## SUPPLIED DATA
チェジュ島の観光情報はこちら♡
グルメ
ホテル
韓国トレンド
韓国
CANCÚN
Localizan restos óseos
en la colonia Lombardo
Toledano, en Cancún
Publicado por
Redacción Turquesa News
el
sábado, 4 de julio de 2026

## ABOUT THIS EXERCISE
Output an exact copy of each record.

## WRITTEN REPLY
チェジュ島の観光情報はこちら♡
グルメ
ホテル
韓国トレンド
韓国
CANCÚN
Localizan restos óseos
en la colonia Lombardo
Toledano, en Cancún
Publicado por
Redacción Turquesa News
el
sábado, 4 de julio de 2026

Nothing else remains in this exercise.